R₁,R₂,X_1σ,X_2σ,m₁,the parameters are inherent parameters of a water pump motor;

because the water pump motor adopts frequency conversion speed regulation control, s basically keeps unchanged. Order:

$\frac{m_1{k}_u^2\frac{R_2}{s}}{{(R_1+\frac{R_2}{s})}^2+{(X_{1\mathrm{\σ}}+X_{2\mathrm{\σ}})}^2}=k---\left(2\right)$

k is only related to the structural parameters of the motor, and is not related to flow and pressure. The formula can be simplified as:

$\frac{q_1\left(t\right)p\left(t\right)}{\mathrm{\η}}=\mathrm{kf}{\left(t\right)}^2---\left(3\right)$

let k ═ η k. Then at t =0, there is:

QP＝k′F²(4)

at T ∈ [0, T_d]Q is prepared by₁(t)＝Q+Δq₁(t), F (t) ═ F + Δ F and P (t) ═ P + Δ P (t) are substituted into formula (3):

(Q+Δq₁(t))(P+Δp(t))=k′(F+ΔF)²(5)

unfolding (5) and finishing to obtain:

PQ+QΔp(t)+PΔq₁(t)+Δq₁(t)Δp(t)＝k′(F²+2FΔF+ΔF²)(6)

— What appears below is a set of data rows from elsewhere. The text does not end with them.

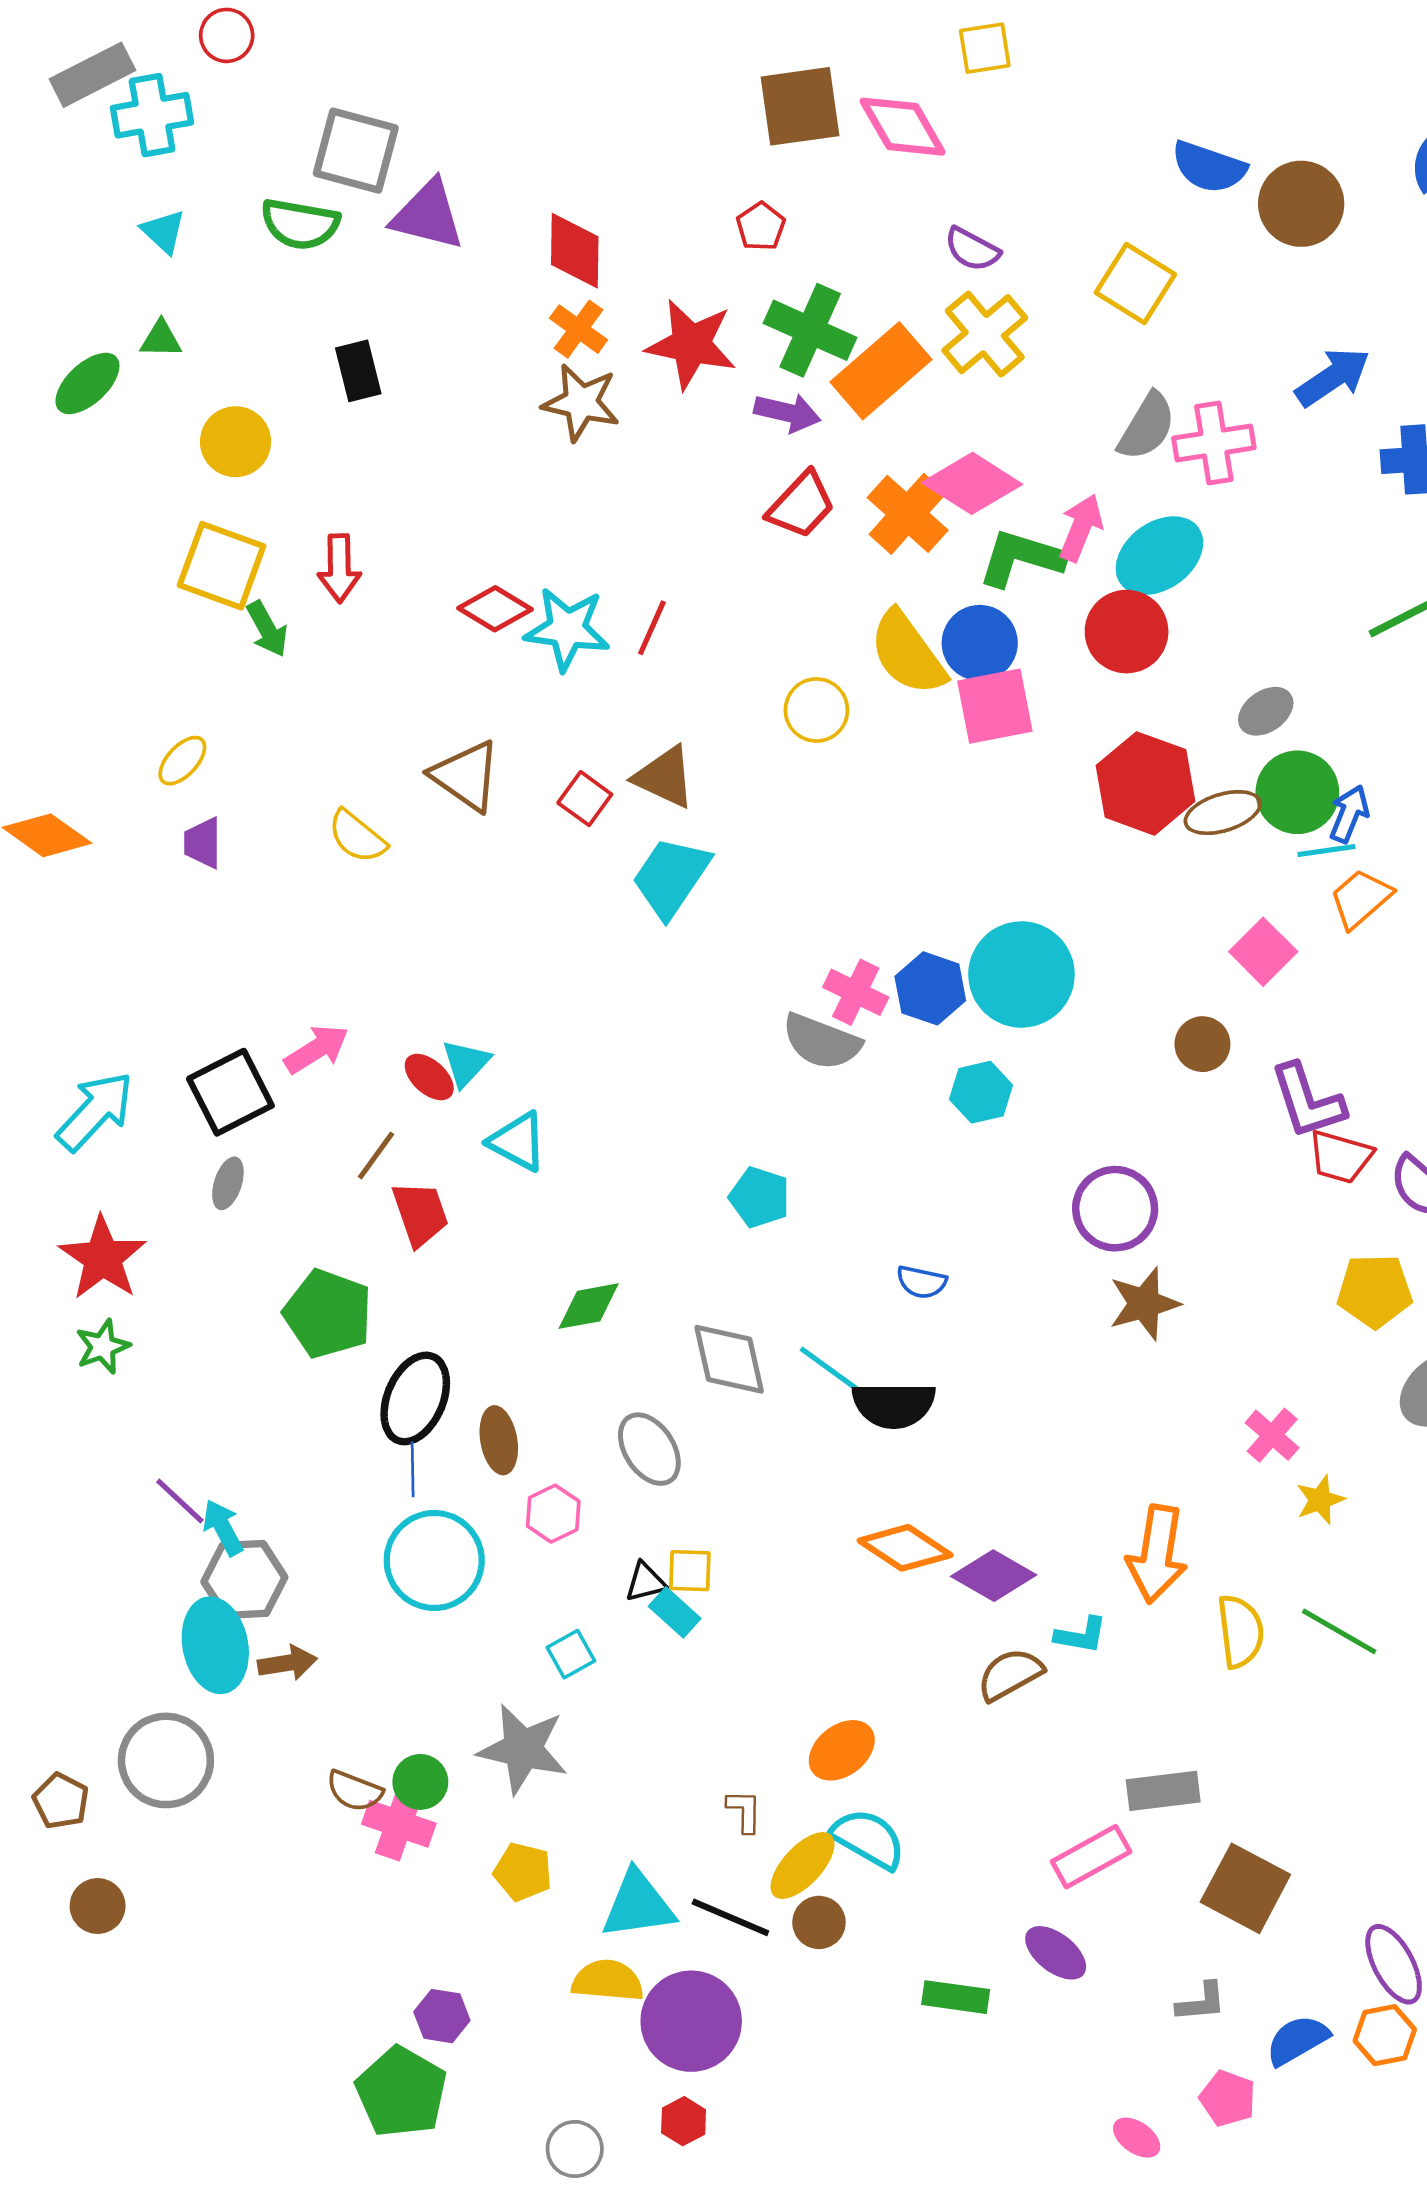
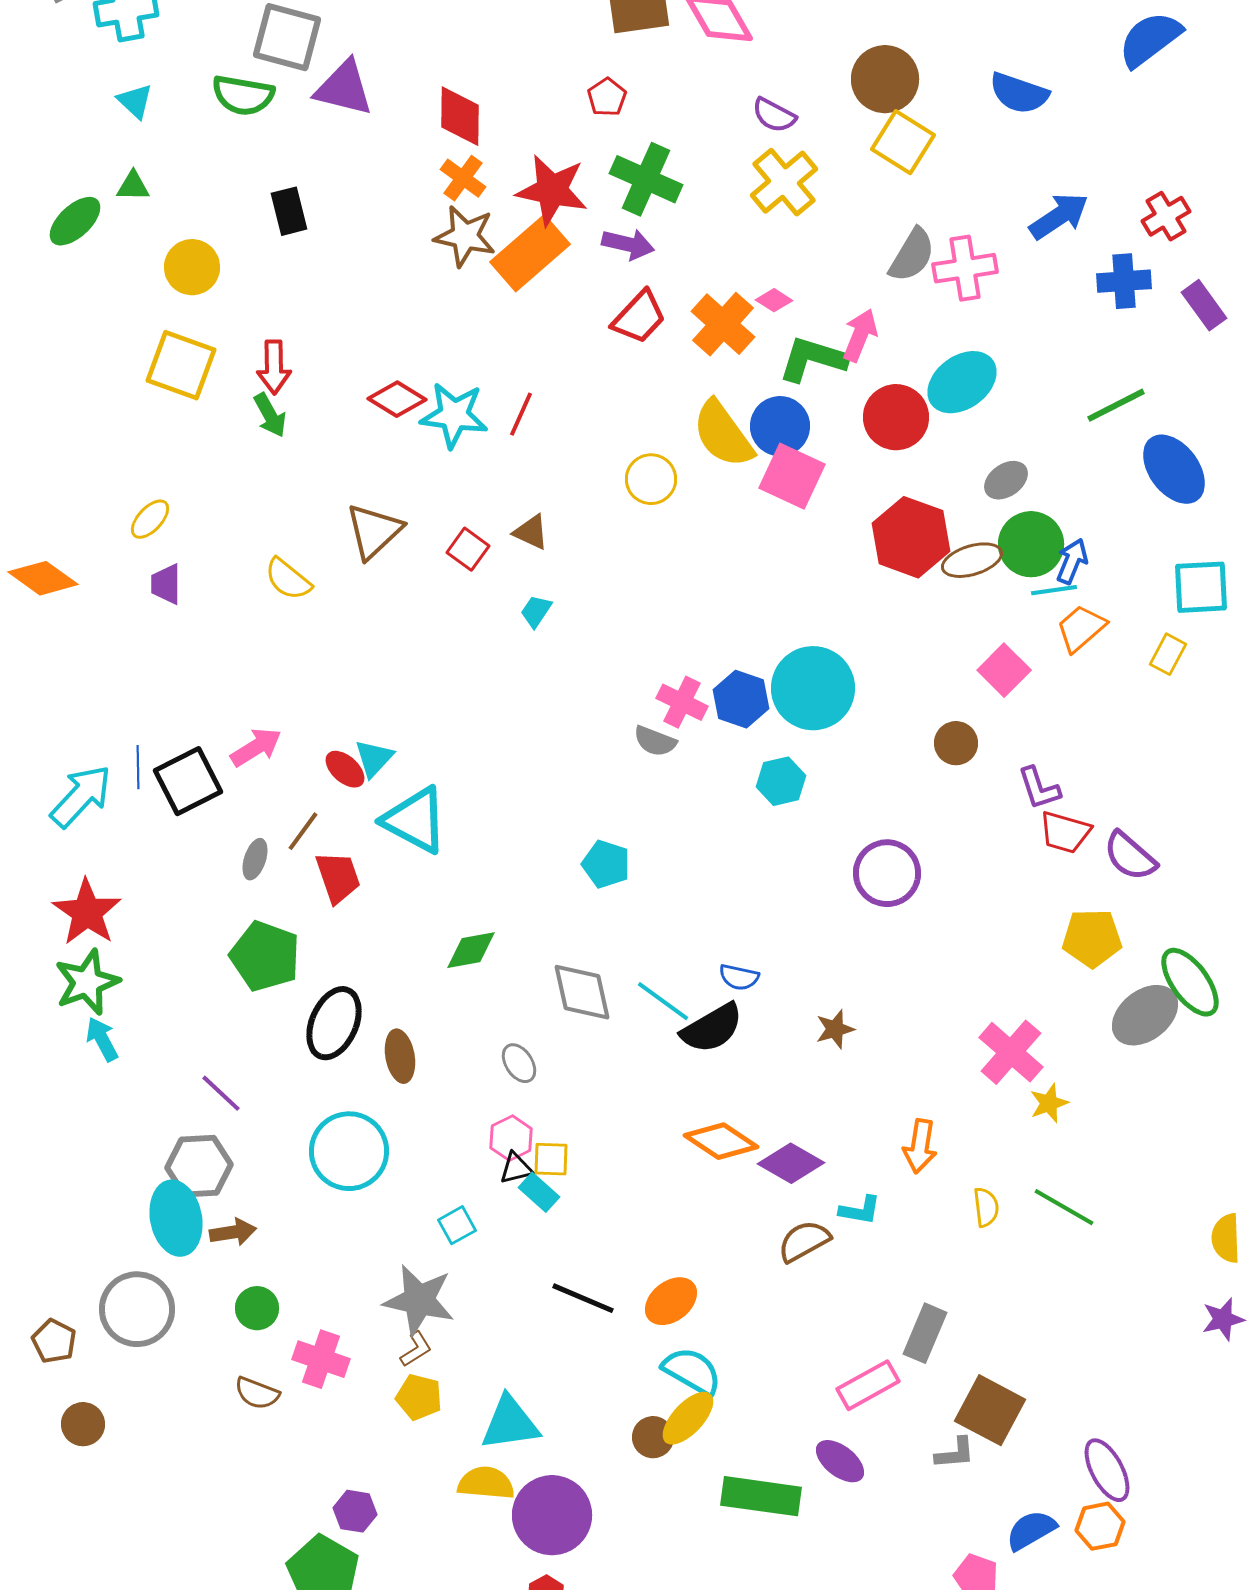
blue semicircle: (1209, 167) -> (1019, 93), moved
brown circle: (1301, 204) -> (885, 79), moved
orange rectangle: (881, 371) -> (530, 253), moved
pink diamond: (972, 483) -> (774, 300), size x0.5
cyan ellipse: (1159, 556) -> (962, 382), moved
green arrow: (267, 629) -> (270, 415), moved
pink square: (995, 706) -> (792, 476), turned 36
brown triangle: (466, 776) -> (374, 531), turned 42
brown triangle: (665, 777) -> (531, 532), size x0.7
cyan trapezoid: (671, 877) -> (536, 611), size x0.5
gray semicircle: (822, 1042) -> (655, 741), size x0.7
purple L-shape: (1307, 1101) -> (1039, 788), size x0.7
cyan triangle: (518, 1142) -> (415, 820), size x1.4
gray ellipse: (228, 1183) -> (255, 859), moved
blue semicircle: (921, 1282) -> (739, 977), moved
brown star: (1144, 1304) -> (835, 1029), moved, size x0.7
green star: (103, 1347) -> (87, 982), size x1.5
black semicircle: (894, 1405) -> (712, 1028), turned -30
pink cross: (1272, 1435) -> (1011, 1052), size x1.5
gray ellipse: (649, 1449) -> (519, 1063), size x0.7
blue line: (413, 1469) -> (138, 767), moved
purple line: (180, 1501) -> (221, 1093), moved
pink hexagon: (553, 1514) -> (511, 1138), moved
cyan arrow: (223, 1528) -> (102, 1039), moved
orange arrow: (1157, 1554) -> (920, 1146), size x0.7
yellow semicircle: (1240, 1631) -> (986, 1207), size x0.7
green circle: (420, 1782) -> (257, 1308), moved
brown semicircle: (354, 1791) -> (257, 1393), moved
gray rectangle: (1163, 1791) -> (925, 1333), turned -60
brown L-shape: (744, 1811) -> (416, 1349), moved, turned 57
yellow ellipse: (803, 1865) -> (688, 1418), moved
black line: (730, 1917) -> (583, 1298), moved
green rectangle: (956, 1997) -> (761, 1496), size x1.5
gray L-shape: (1201, 2002) -> (955, 1453), moved

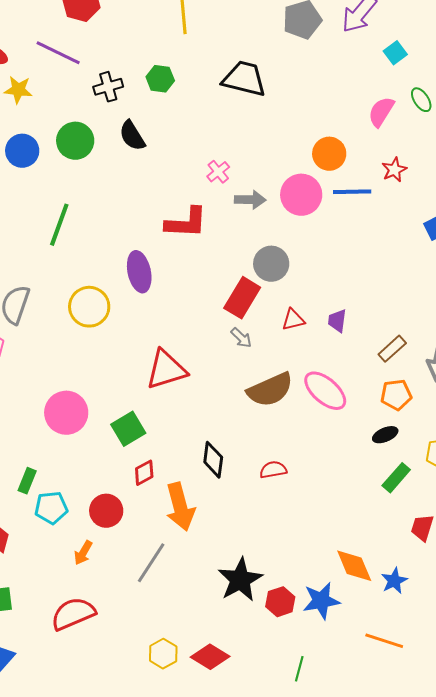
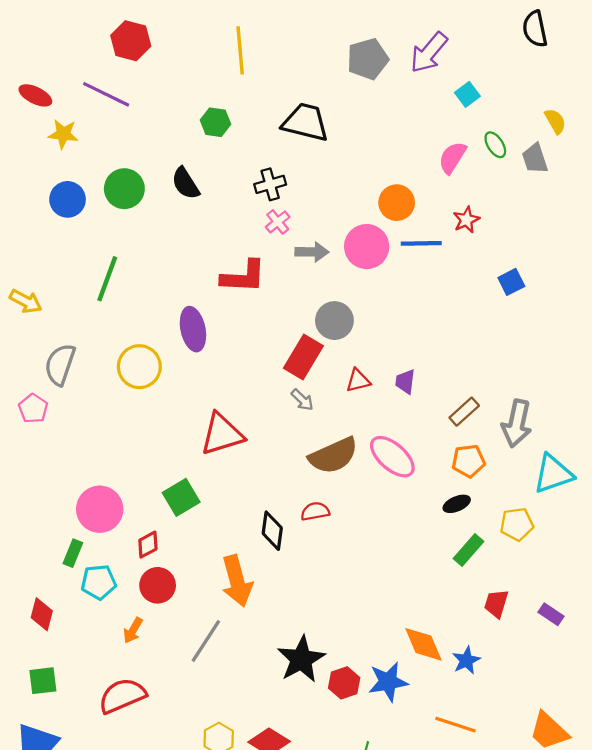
black cross: (108, 87) -> (270, 184), moved
pink circle: (66, 413) -> (100, 509), moved
red semicircle: (273, 470) -> (315, 511), moved
red diamond: (144, 473) -> (148, 545), moved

substituting (4) into (6) can obtain:

QΔp(t)+PΔq₁(t)+Δq₁(t)Δp(t)＝k′(2FΔF+ΔF²)(7)

fig. 2 is a head-pipe resistance characteristic curve of the system, wherein: flow rate Q on the abscissa and pressure P, n on the ordinate_i(i ═ 1,2,3,4,5,6) represents the rotational speed of the water pump; r_i(i-1, 2,3,4,5,6,7,8) denotes a valveThe pipe network resistance under the different aperture circumstances, the aperture is less, and the resistance is bigger.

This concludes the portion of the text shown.